EXERCISE DIRECTIONS - Please output exactly the lines from the one containing "최대 200만원 받고 바로 광고 시작하세요! 💰💰" through the end of the records below, leaving out any pictures.

[Data items]
=====

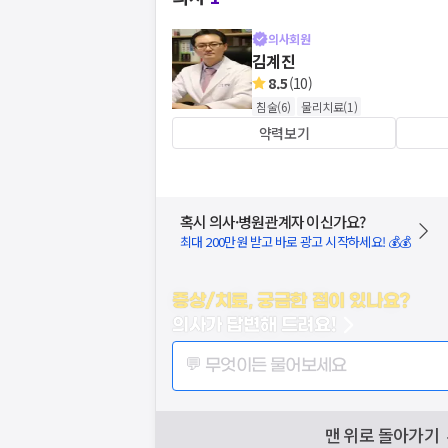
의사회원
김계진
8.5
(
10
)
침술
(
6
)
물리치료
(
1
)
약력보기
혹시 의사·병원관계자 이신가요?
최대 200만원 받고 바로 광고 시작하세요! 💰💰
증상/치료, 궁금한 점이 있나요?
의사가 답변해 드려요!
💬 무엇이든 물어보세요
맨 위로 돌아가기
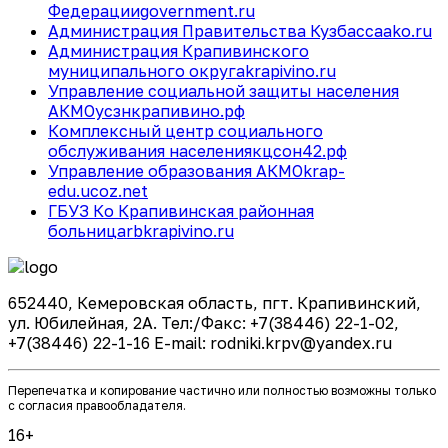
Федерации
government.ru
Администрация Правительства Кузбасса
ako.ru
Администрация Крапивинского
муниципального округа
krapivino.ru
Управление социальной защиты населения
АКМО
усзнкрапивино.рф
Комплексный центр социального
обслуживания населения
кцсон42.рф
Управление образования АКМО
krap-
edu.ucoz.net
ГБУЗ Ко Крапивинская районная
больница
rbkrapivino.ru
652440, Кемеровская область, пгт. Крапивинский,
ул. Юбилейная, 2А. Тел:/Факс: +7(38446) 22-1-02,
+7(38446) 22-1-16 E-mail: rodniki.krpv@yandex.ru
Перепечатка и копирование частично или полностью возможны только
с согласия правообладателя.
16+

=====

SOLUTION FOR THIS PROBLEM -
최대 200만원 받고 바로 광고 시작하세요! 💰💰
증상/치료, 궁금한 점이 있나요?
의사가 답변해 드려요!
💬 무엇이든 물어보세요
맨 위로 돌아가기
Федерации
government.ru
Администрация Правительства Кузбасса
ako.ru
Администрация Крапивинского
муниципального округа
krapivino.ru
Управление социальной защиты населения
АКМО
усзнкрапивино.рф
Комплексный центр социального
обслуживания населения
кцсон42.рф
Управление образования АКМО
krap-
edu.ucoz.net
ГБУЗ Ко Крапивинская районная
больница
rbkrapivino.ru
652440, Кемеровская область, пгт. Крапивинский,
ул. Юбилейная, 2А. Тел:/Факс: +7(38446) 22-1-02,
+7(38446) 22-1-16 E-mail: rodniki.krpv@yandex.ru
Перепечатка и копирование частично или полностью возможны только
с согласия правообладателя.
16+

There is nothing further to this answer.